Steele's success might be traced back to that one moment with his daughter. He built a dynasty in wrestling and softball with an even-keeled manner and the idea that players and talent should be nurtured.

"He is a legend at this school," Spartans junior pitcher and two-time All-Met Caitlyn Delahaba said. "He succeeds because he gives everyone a fair chance. He is exactly what you would want from your high school coach."

Softball practice at Broad Run isn't what one might expect from a powerhouse program that regularly produces Division I talent. Steele's practices usually involve a few constructive games and an ongoing banter between coach and players.

"He knows how to joke around," sophomore Reagan Doiron said. "Usually when you talk to someone older, you are worried you might say something stupid, but with him you can joke around about it and you're not afraid to joke back with him. It makes the whole practice go by a little easier."

If it isn't obvious, the 62-year-old Steele says he still enjoys what he does and has no plans to retire from coaching softball anytime soon.

"I'm not one of those persons who gets up and says, 'Darn, I don't want to go to work,' " Steele said. "I figure when I do, then it's time to retire. I don't want to have a job where I don't want to be there. I don't want to do any job just for the money."

Steele applied to teach at Broad Run in 1983 -- with no desire to be a coach.

"When I interviewed for the job, they asked what I can coach," Steele said. "I told them I wrestled a little in high school and coached some baseball and [youth league] football, but said that I really didn't want to coach."

The next week, after being hired as a teacher, Steele received a school handbook. He flipped to the sports section and, to his surprise, saw his name listed as an assistant coach for wrestling and softball.

"I went home and said to my wife, 'You're not going to believe this,' " Steele recalled with a deep chuckle. "I'm the new guy there, so of course I wasn't going to quit."

In his first year as an assistant wrestling coach, Steele was given total control over the junior varsity because the varsity coach was retiring the next year. Steele led the junior varsity to an undefeated season and took over the varsity the next season.

"He would go after those kids as ninth-graders, and he would just work them and work them and work them until he made them wrestlers," said Broad Run Athletic Director Jack Kirby, who has been at the school for eight years.

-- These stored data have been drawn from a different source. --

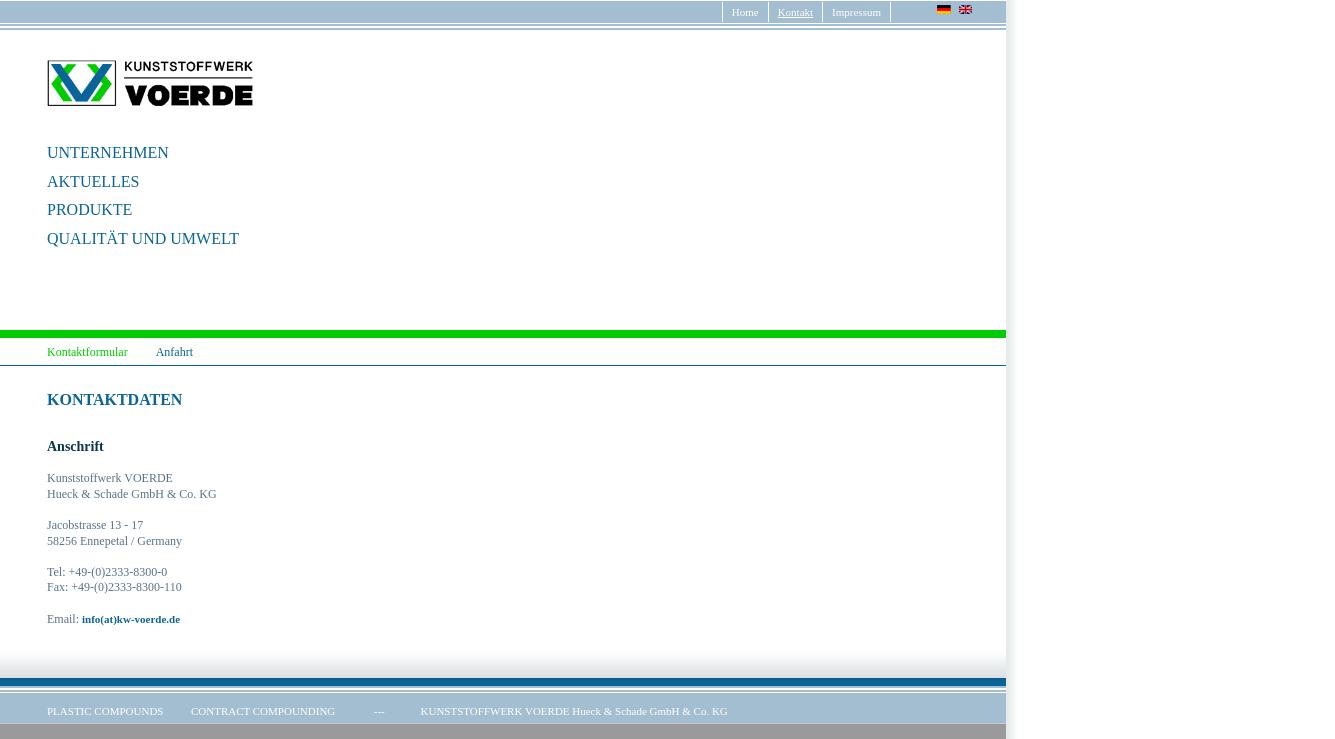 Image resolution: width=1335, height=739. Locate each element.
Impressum (856, 12)
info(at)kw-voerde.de (131, 619)
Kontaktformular (87, 352)
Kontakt (795, 12)
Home (745, 12)
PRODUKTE (89, 209)
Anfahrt (174, 352)
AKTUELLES (93, 181)
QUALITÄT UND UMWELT (143, 238)
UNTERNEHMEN (108, 152)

Steele took over as varsity softball coach in 1992 and had instant success. He patched together a team of athletes from various sports, taught them the basics of softball and won the district title in his first year. By 1994, the Spartans were in the state final, and they have made two more appearances, winning it all in 2000.

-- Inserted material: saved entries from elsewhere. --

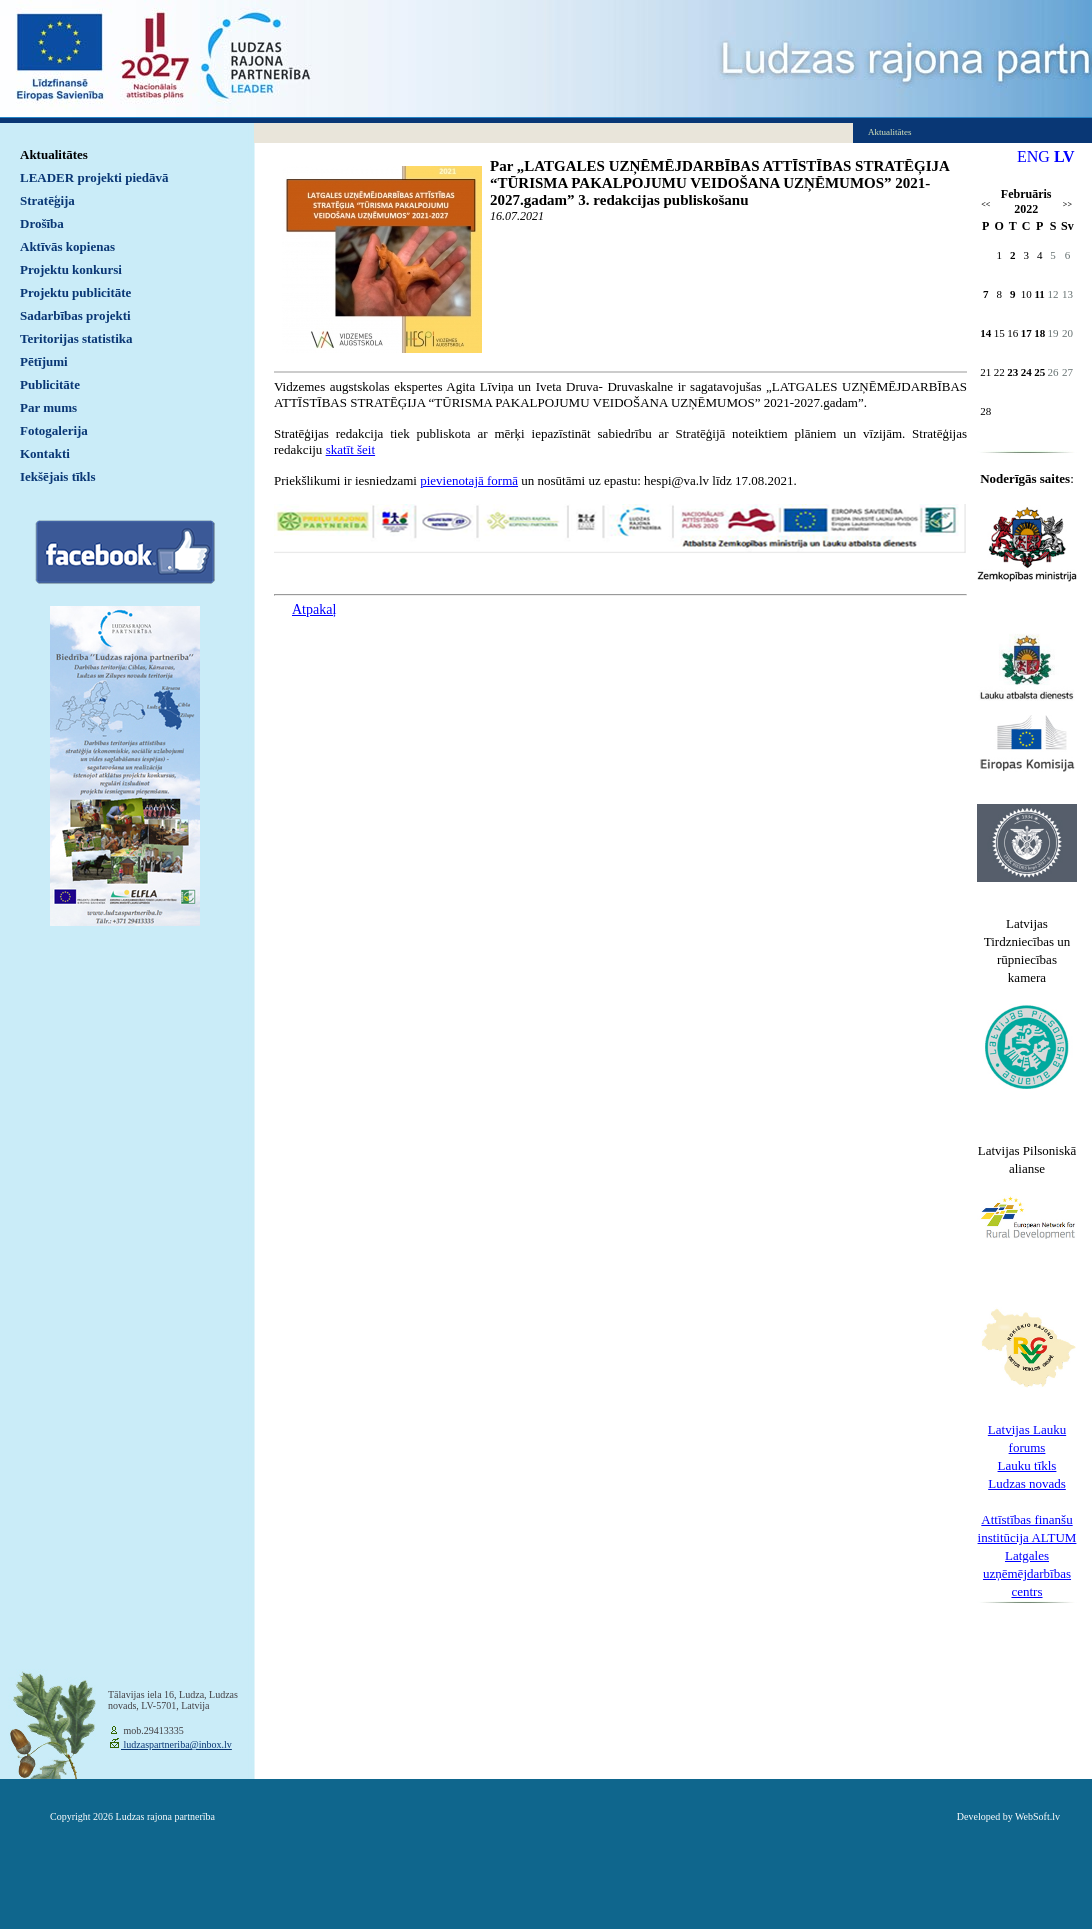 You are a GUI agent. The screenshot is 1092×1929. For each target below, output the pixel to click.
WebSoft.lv (1037, 1816)
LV (1064, 156)
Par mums (48, 407)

"In some ways, coaching is more gratifying than teaching because you get results in a short amount of time," Steele said. "In chemistry, I'm not sure if I helped you or not, but there are a lot of instances of girls on a sports team that have created success together and achieving that has helped them grow as a person."

The softball program began its climb to elite status in 1999, when freshman Christy Anch joined the team. Since then, the Spartans have won five region titles behind a string of great pitchers. First there was Anch (a three-time All-Met who went on to play at Tennessee), then Jenny Clohan (an All-Met as a senior who now plays for James Madison), and now Delahaba.

"He just lets his players play and doesn't try and change anything," Clohan said. "He just lets them do their thing and is there to support them."

Loudoun County has become a hotbed for softball talent, but those closest to Broad Run's program say Steele's low-key approach has had as much to do with the Spartans' success as the talent he inherits.

"In the years that I have been around him, I have never heard him yell, scream or curse or anything like that at the girls," Kirby said. "They always seem to have fun, even when he is working them hard and they are running. He's a teacher first and has always been a gentleman. I don't think you could find anyone that could say anything negative about him."